Monday, December 13, 2004

High Tech Lets Old Recordings Speak Again

By Jennifer Viegas, Discovery Channel

July 23, 2004 - A high-tech system originally developed to track down elusive subatomic particles is
now being used to digitize old records and cylinders previously thought to be unplayable, according
to the Lawrence Berkeley National Laboratory.

The new system, created by Berkeley Lab scientists Vitaliy Fadeyev and Carl Haber, originally was
used to determine particle path collisions in research on the Higgs boson, a theoretical particle
believed to give objects mass. Now the technology plays and preserves records and tin and wax
cylinders without even touching their grooves.

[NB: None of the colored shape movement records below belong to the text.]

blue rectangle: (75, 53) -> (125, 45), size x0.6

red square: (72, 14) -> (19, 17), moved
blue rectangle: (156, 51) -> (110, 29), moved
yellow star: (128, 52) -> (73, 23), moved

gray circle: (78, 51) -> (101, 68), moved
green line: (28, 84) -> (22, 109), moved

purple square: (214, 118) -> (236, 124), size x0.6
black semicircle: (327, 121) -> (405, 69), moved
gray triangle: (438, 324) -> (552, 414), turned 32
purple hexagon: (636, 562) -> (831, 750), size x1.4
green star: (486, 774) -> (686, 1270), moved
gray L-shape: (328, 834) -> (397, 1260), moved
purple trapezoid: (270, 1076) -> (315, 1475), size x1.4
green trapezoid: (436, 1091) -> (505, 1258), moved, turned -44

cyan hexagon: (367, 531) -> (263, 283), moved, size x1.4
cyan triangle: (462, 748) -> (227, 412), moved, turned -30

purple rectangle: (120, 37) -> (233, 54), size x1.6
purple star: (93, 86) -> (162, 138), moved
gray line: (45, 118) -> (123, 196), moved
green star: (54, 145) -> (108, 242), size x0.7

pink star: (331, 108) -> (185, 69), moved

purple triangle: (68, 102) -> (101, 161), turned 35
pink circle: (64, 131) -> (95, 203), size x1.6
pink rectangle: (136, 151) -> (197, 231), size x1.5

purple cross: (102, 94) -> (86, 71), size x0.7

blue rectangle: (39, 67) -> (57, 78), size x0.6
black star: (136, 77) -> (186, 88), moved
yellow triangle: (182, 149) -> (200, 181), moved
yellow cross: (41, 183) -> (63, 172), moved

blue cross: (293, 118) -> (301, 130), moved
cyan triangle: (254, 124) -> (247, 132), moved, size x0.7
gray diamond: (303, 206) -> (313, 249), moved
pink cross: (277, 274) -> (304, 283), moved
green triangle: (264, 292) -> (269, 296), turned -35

Fadeyev and Haber first tested it out on two LPs: "Goodnight Irene" by The Weavers and "Nobody
Knows the Trouble I've Seen" by Marian Anderson. The albums, full of pops, skips, and scratches,
played like new.

A powerful microscope called a SmartScope with a digital camera collects images of the groove
patterns on records or cylinders, which rest on a table moved with precision motors. A computer
program allows the microscope/camera combo to travel forward along the grooves until it reaches the
end of the recording.

The captured image pattern transfers to a computer that translates the tiny, millimeter-sized lines into
sound.

"For discs, the sound is stored in the side-to-side movement of the groove and the SmartScope had a
good ability to image in the two-dimensional plane," Fadeyev said. "For cylinders, the sound is stored
in the up-and-down undulations of the surface. So once we saw that the SmartScope worked
reasonably well on disc, we looked for another instrument, which could measure surface heights."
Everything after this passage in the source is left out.